Back to Articles

NPC-Powered AI Teams: A Deep Dive into npcpy's Multi-Provider Agent Framework

[ View on GitHub ]

NPC-Powered AI Teams: A Deep Dive into npcpy’s Multi-Provider Agent Framework

Hook

While most agent frameworks lock you into a single LLM provider or force you to rewrite code when switching between local and cloud models, npcpy lets you swap from Ollama’s local models to GPT-4 by changing a single parameter—without touching your agent logic.

Context

The LLM tooling ecosystem suffers from fragmentation. Build an agent with OpenAI’s API, and you’re committed to their pricing and rate limits.

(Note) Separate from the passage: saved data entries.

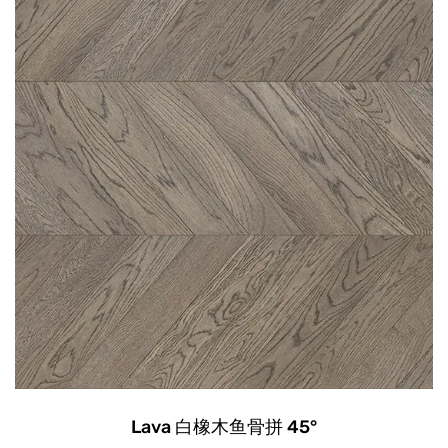
Lava 白橡木鱼骨拼 45°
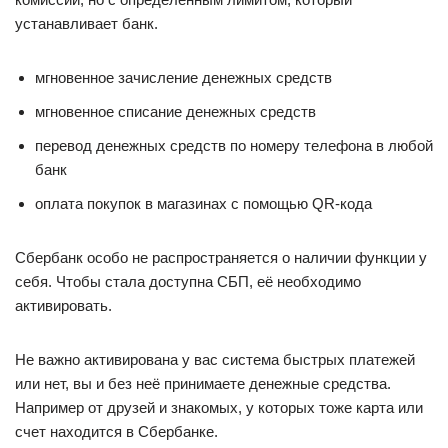
устанавливает банк.
мгновенное зачисление денежных средств
мгновенное списание денежных средств
перевод денежных средств по номеру телефона в любой
банк
оплата покупок в магазинах с помощью QR-кода
Сбербанк особо не распространяется о наличии функции у
себя. Чтобы стала доступна СБП, её необходимо
активировать.
Не важно активирована у вас система быстрых платежей
или нет, вы и без неё принимаете денежные средства.
Например от друзей и знакомых, у которых тоже карта или
счет находится в Сбербанке.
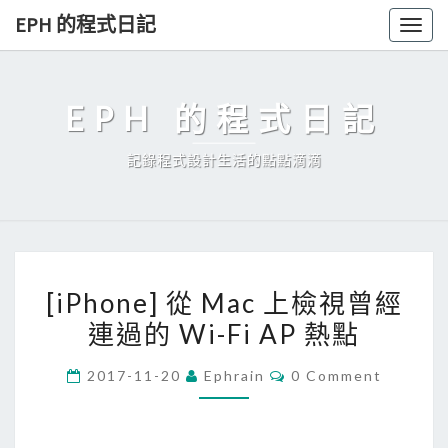
Skip
EPH 的程式日記
Togg
to
navig
content
EPH 的程式日記
記錄程式設計生活的點點滴滴
[
[iPhone] 從 Mac 上檢視曾經
i
連過的 Wi-Fi AP 熱點
P
h
C
2017-11-20
Ephrain
0 Comment
o
O
M
n
M
E
e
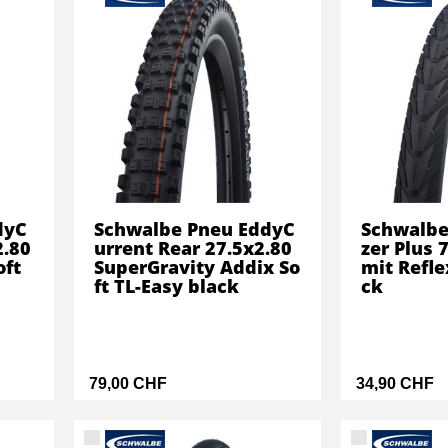
dyC
Schwalbe Pneu EddyC
Schwalbe
2.80
urrent Rear 27.5x2.80
zer Plus 
oft
SuperGravity Addix So
mit Refle
ft TL-Easy black
ck
79,00 CHF
34,90 CHF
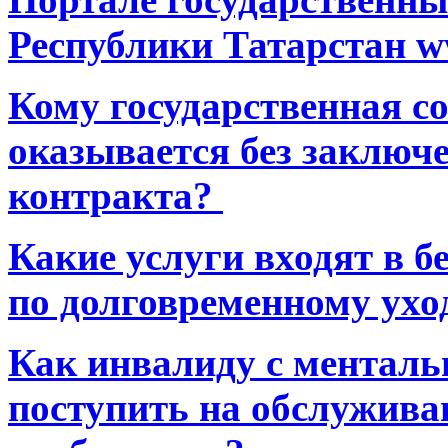
Республики Татарстан ww
Кому государственная 
оказывается без заключ
контракта?
Какие услуги входят в 
по долговременному ухо
Как инвалиду с ментал
поступить на обслуживан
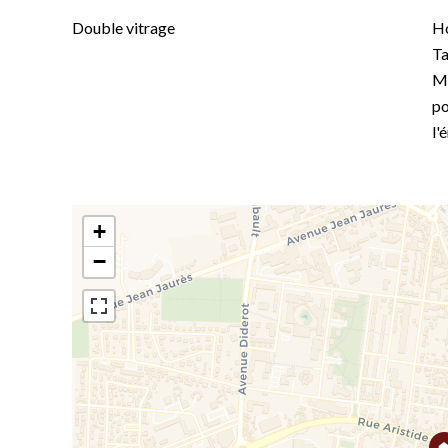
Double vitrage
Ho
Ta
Mo
po
l'
+
−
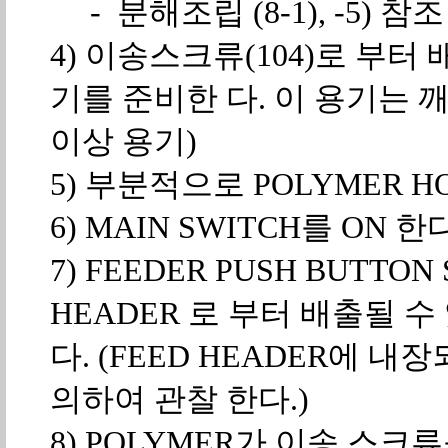
- 분해조립 (8-1), -5) 참조
4) 이송스크류(104)로 부
기를 준비한 다. 이 용기는 
이상 용기)
5) 부분적으로 POLYMER HO
6) MAIN SWITCH를 ON 한
7) FEEDER PUSH BUTTO
HEADER 로 부터 배출될 수
다. (FEED HEADER에 내
의하여 관찰 한다.)
8) POLYMER가 이송 스크류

Experiment with local Ollama models, and you lose access to advanced features like function calling consistency. Want to add a second agent? You’re stitching together multiple libraries. npcpy emerged as a research-focused framework that treats LLM providers as interchangeable backends while layering multi-agent orchestration, tool calling, and multimodal generation into a unified API. It’s designed for rapid prototyping and experimentation, targeting researchers and developers who need to compare model behaviors, run hybrid local/cloud workflows, or teach AI development without framework lock-in.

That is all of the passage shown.